Most people have never heard of “industrial biotechnology.” They’ve heard of the kind of biotech that is going to “revolutionize” health-care, and they’ve heard of agricultural biotech (via the debate over GM foods). But aside from a few vague references to “biofuels,” most people aren’t aware of the notion of using the tools of biotech to improve industrial processes, clean up oil-spills, leach valuable minerals out of rocks, and so on. So it’s nice to see industrial biotech getting some press.
Check out this story, from the Star Tribune: Biotech’s third wave
On a day when Minnesota said it lost 13,000 jobs, pushing Minnesota’s unemployment rate to a 25-year high, Segetis’ new pilot production plant was pumping out “green” chemicals used in plastics, nylon, and foam — bio-based materials that experts say could become the state’s next growth industry.
Green chemistry, also known as industrial biotechnology, is often called the “third wave of biotechnology,” following genetically modified crops and biofuels such as ethanol. Through chemical reactions, scientists can create new molecules that form the building blocks of non-petroleum-based materials used in everyday products such as sneakers, car seats and shampoo bottles.
So what exactly is “green chemistry?” The Environmental Protection Agency has an entire website to explain it. One small problem: the EPA’s main page explaining green chemistry doesn’t mention biotechnology at all.
Green chemistry consists of chemicals and chemical processes designed to reduce or eliminate negative environmental impacts. The use and production of these chemicals may involve reduced waste products, non-toxic components, and improved efficiency….
Nor, for that matter, does the Wikipedia page for green chemistry mention biotech at all.
So, what gives?

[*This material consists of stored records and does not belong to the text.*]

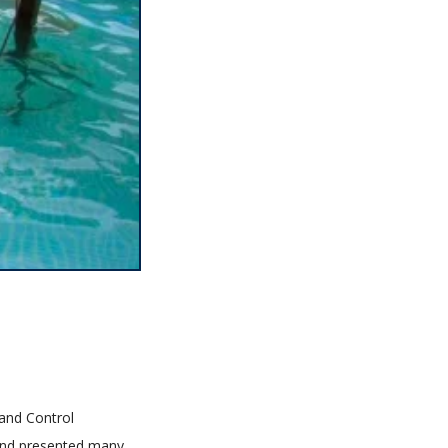
 and Control
 and presented many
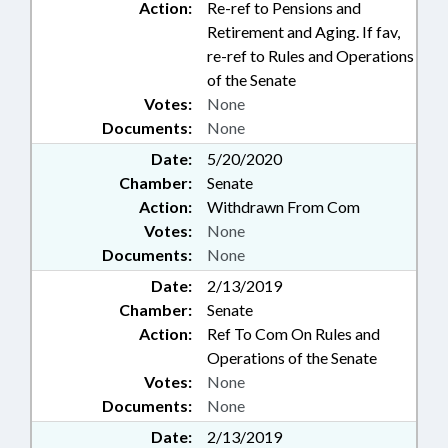
Action:
Re-ref to Pensions and
Retirement and Aging. If fav,
re-ref to Rules and Operations
of the Senate
Votes:
None
Documents:
None
Date:
5/20/2020
Chamber:
Senate
Action:
Withdrawn From Com
Votes:
None
Documents:
None
Date:
2/13/2019
Chamber:
Senate
Action:
Ref To Com On Rules and
Operations of the Senate
Votes:
None
Documents:
None
Date:
2/13/2019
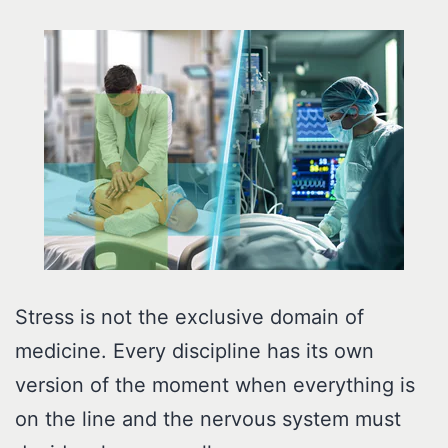
Stress is not the exclusive domain of
medicine. Every discipline has its own
version of the moment when everything is
on the line and the nervous system must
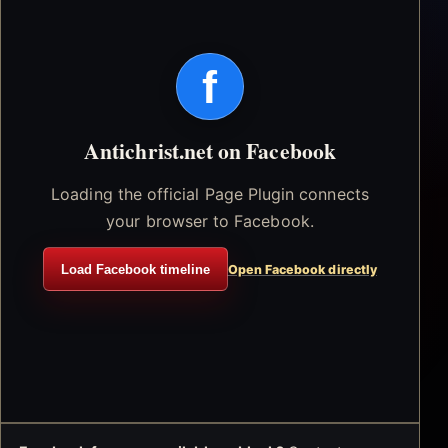
f
Antichrist.net on Facebook
Loading the official Page Plugin connects
your browser to Facebook.
Load Facebook timeline
Open Facebook directly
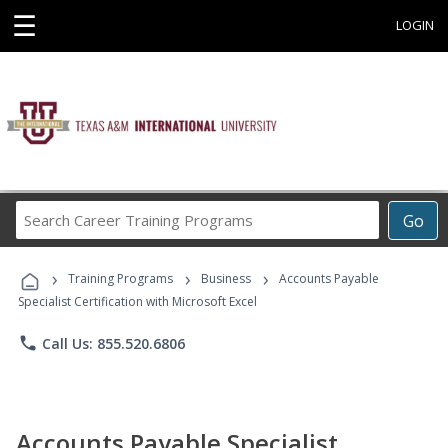
☰
LOGIN
Search
Go
Career
Training
›
›
›
Programs
Training Programs
Business
Accounts Payable
Specialist Certification with Microsoft Excel
phone
Call Us: 855.520.6806
Accounts Payable Specialist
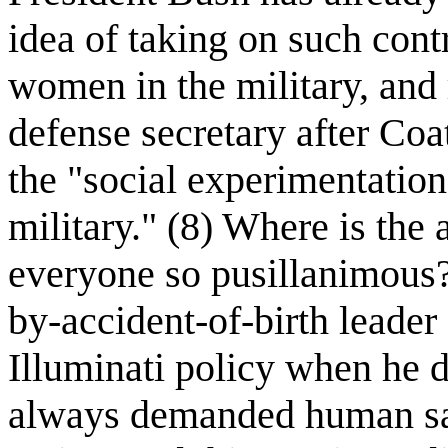
idea of taking on such cont
women in the military, and
defense secretary after Coa
the "social experimentation
military." (8) Where is the
everyone so pusillanimous?
by-accident-of-birth leader
Illuminati policy when he d
always demanded human sac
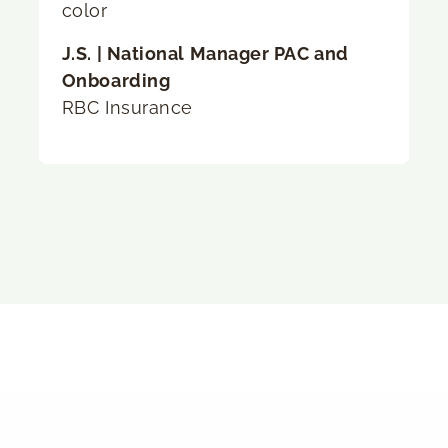
J.S. | National Manager PAC and
Onboarding
RBC Insurance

Did the Star Tribune reporter get it wrong? Or did the biotech researchers and entrepreneurs he interviewed mislead him? Or is the term “green chemistry” really up for grabs, such that the biotech industry wants to wrestle the term away from those who use it the way the EPA does? I suspect that industrial biotech has a big contribution to make, and part of that contribution probably is in the area of improved environmental performance. But blurring the concepts doesn’t seem particularly helpful, or particularly honest.